*Data records*:
★ ★ ★ ★ ★ ★ ★

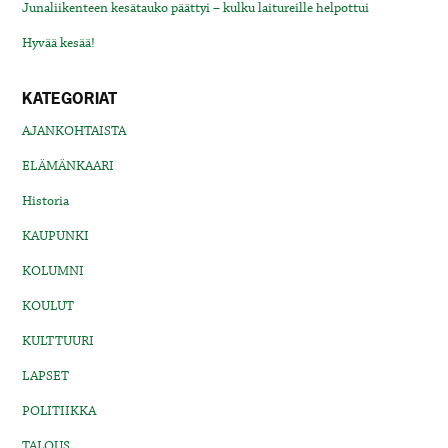
Junaliikenteen kesätauko päättyi – kulku laitureille helpottui
Hyvää kesää!
KATEGORIAT
AJANKOHTAISTA
ELÄMÄNKAARI
Historia
KAUPUNKI
KOLUMNI
KOULUT
KULTTUURI
LAPSET
POLITIIKKA
TALOUS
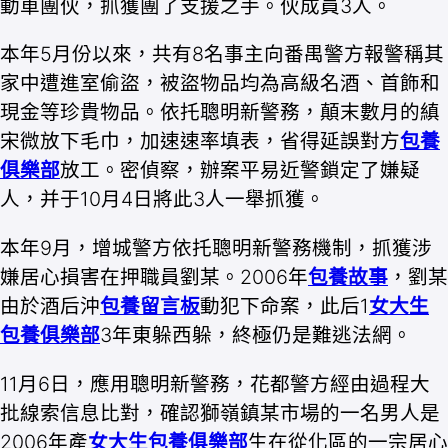
動車團伙，抓獲團了支援之手。伙成員3人。
本年5月份以來，共有8名事主向番禺警方報警稱其
家中遭進室偷盜，被盜物品均為高級名酒、首飾和
現金等珍貴物品。依托聰明新警務，顛末數月的縝
宋微放下毛巾，加速速率填表，省得延誤對方
包養
俱樂部
放工。密偵察，辦案平易近警鎖定了嫌疑
人，并于10月4日將此3人一舉抓獲。
本年9月，增城警方依托聰明新警務機制，抓獲涉
嫌居心損害在押職員劉某。2006年
包養故事
，劉某
由於酒后沖
包養留言板
動犯下命案，此后1
女大生
包養俱樂部
3年東躲西躲，終極仍是難逃法網。
11月6日，應用聰明新警務，花都警方經由過程大
批線索信息比對，確認獅嶺鎮某市場的一名男人是
2006年產
女大生包養俱樂部
生在從化區的一宗居心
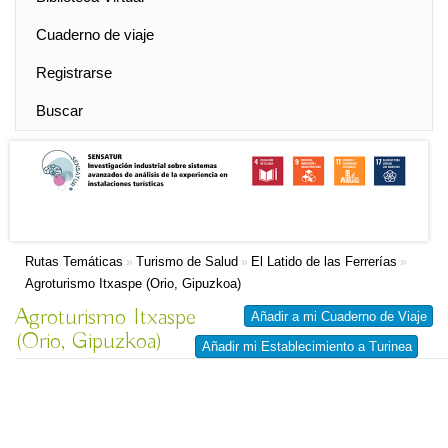
Cuaderno de viaje
Registrarse
Buscar
Rutas Temáticas
Turismo de Salud
El Latido de las Ferrerías
»
»
»
Agroturismo Itxaspe (Orio, Gipuzkoa)
Agroturismo Itxaspe
Añadir a mi Cuaderno de Viaje
(Orio, Gipuzkoa)
Añadir mi Establecimiento a Turinea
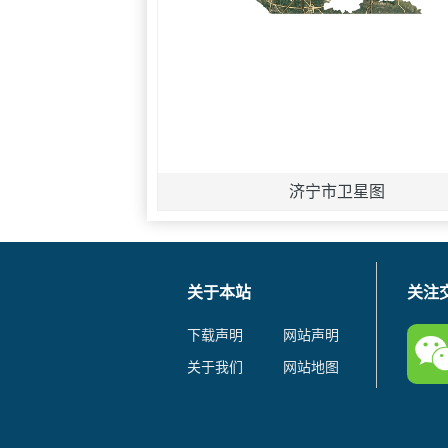
济宁市卫星图
关于本站
关注
下载声明
网站声明
关于我们
网站地图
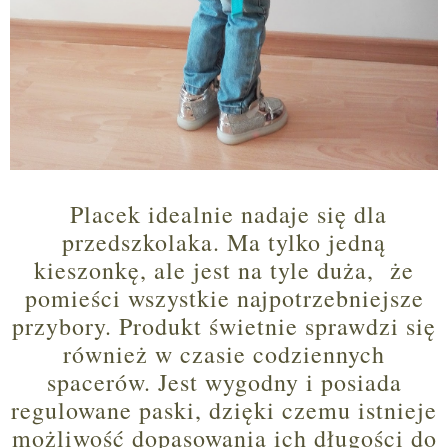
Placek idealnie nadaje się dla
przedszkolaka. Ma tylko jedną
kieszonkę, ale jest na tyle duża, że
pomieści wszystkie najpotrzebniejsze
przybory. Produkt świetnie sprawdzi
się
również w czasie codziennych
spacerów. Jest wygodny i posiada
regulowane paski, dzięki czemu istnieje
możliwość dopasowania ich długości do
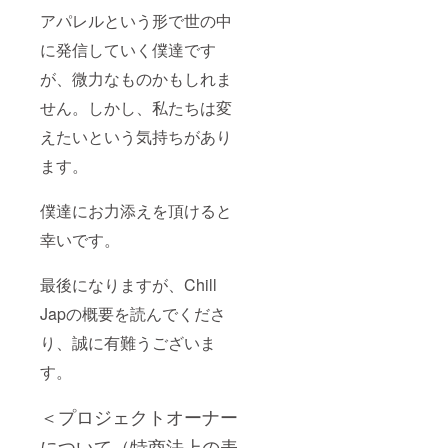
アパレルという形で世の中
に発信していく僕達です
が、微力なものかもしれま
せん。しかし、私たちは変
えたいという気持ちがあり
ます。
僕達にお力添えを頂けると
幸いです。
最後になりますが、Chill
Japの概要を読んでくださ
り、誠に有難うございま
す。
＜プロジェクトオーナー
について（特商法上の表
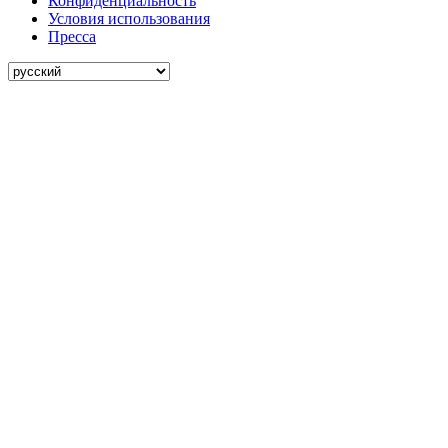
Конфиденциальность
Условия использования
Пресса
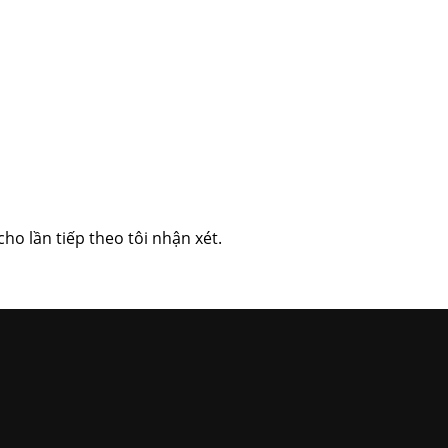
cho lần tiếp theo tôi nhận xét.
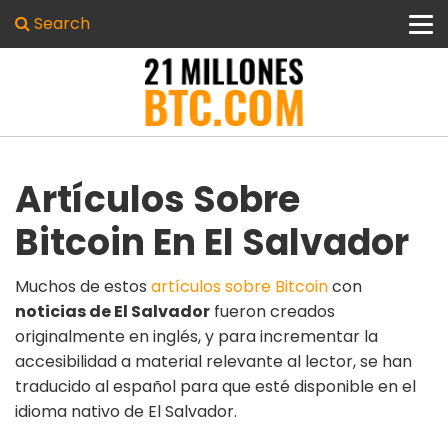
Search
Artículos Sobre
Bitcoin En El Salvador
Muchos de estos
artículos sobre Bitcoin
con
noticias de El Salvador
fueron creados
originalmente en inglés, y para incrementar la
accesibilidad a material relevante al lector, se han
traducido al español para que esté disponible en el
idioma nativo de El Salvador.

★ ★ ★ ★ ★ ★ ★

*Work to complete*:
What you give back must match the entries exactly, apart from the omitted pictures.

*Written solution*:
Junaliikenteen kesätauko päättyi – kulku laitureille helpottui
Hyvää kesää!
KATEGORIAT
AJANKOHTAISTA
ELÄMÄNKAARI
Historia
KAUPUNKI
KOLUMNI
KOULUT
KULTTUURI
LAPSET
POLITIIKKA
TALOUS
動車團伙，抓獲團了支援之手。伙成員3人。
本年5月份以來，共有8名事主向番禺警方報警稱其
家中遭進室偷盜，被盜物品均為高級名酒、首飾和
現金等珍貴物品。依托聰明新警務，顛末數月的縝
宋微放下毛巾，加速速率填表，省得延誤對方
包養
俱樂部
放工。密偵察，辦案平易近警鎖定了嫌疑
人，并于10月4日將此3人一舉抓獲。
本年9月，增城警方依托聰明新警務機制，抓獲涉
嫌居心損害在押職員劉某。2006年
包養故事
，劉某
由於酒后沖
包養留言板
動犯下命案，此后1
女大生
包養俱樂部
3年東躲西躲，終極仍是難逃法網。
11月6日，應用聰明新警務，花都警方經由過程大
批線索信息比對，確認獅嶺鎮某市場的一名男人是
2006年產
女大生包養俱樂部
生在從化區的一宗居心
Cuaderno de viaje
Registrarse
Buscar
Rutas Temáticas
Turismo de Salud
El Latido de las Ferrerías
»
»
»
Agroturismo Itxaspe (Orio, Gipuzkoa)
Agroturismo Itxaspe
Añadir a mi Cuaderno de Viaje
(Orio, Gipuzkoa)
Añadir mi Establecimiento a Turinea
济宁市卫星图
关于本站
关注
下载声明
网站声明
关于我们
网站地图
Placek idealnie nadaje się dla
przedszkolaka. Ma tylko jedną
kieszonkę, ale jest na tyle duża, że
pomieści wszystkie najpotrzebniejsze
przybory. Produkt świetnie sprawdzi
się
również w czasie codziennych
spacerów. Jest wygodny i posiada
regulowane paski, dzięki czemu istnieje
możliwość dopasowania ich długości do
アパレルという形で世の中
に発信していく僕達です
が、微力なものかもしれま
せん。しかし、私たちは変
えたいという気持ちがあり
ます。
僕達にお力添えを頂けると
幸いです。
最後になりますが、Chill
Japの概要を読んでくださ
り、誠に有難うございま
す。
＜プロジェクトオーナー
について（特商法上の表
Конфиденциальность
Условия использования
Пресса
cho lần tiếp theo tôi nhận xét.
Search
Artículos Sobre
Bitcoin En El Salvador
Muchos de estos
artículos sobre Bitcoin
con
noticias de El Salvador
fueron creados
originalmente en inglés, y para incrementar la
accesibilidad a material relevante al lector, se han
traducido al español para que esté disponible en el
idioma nativo de El Salvador.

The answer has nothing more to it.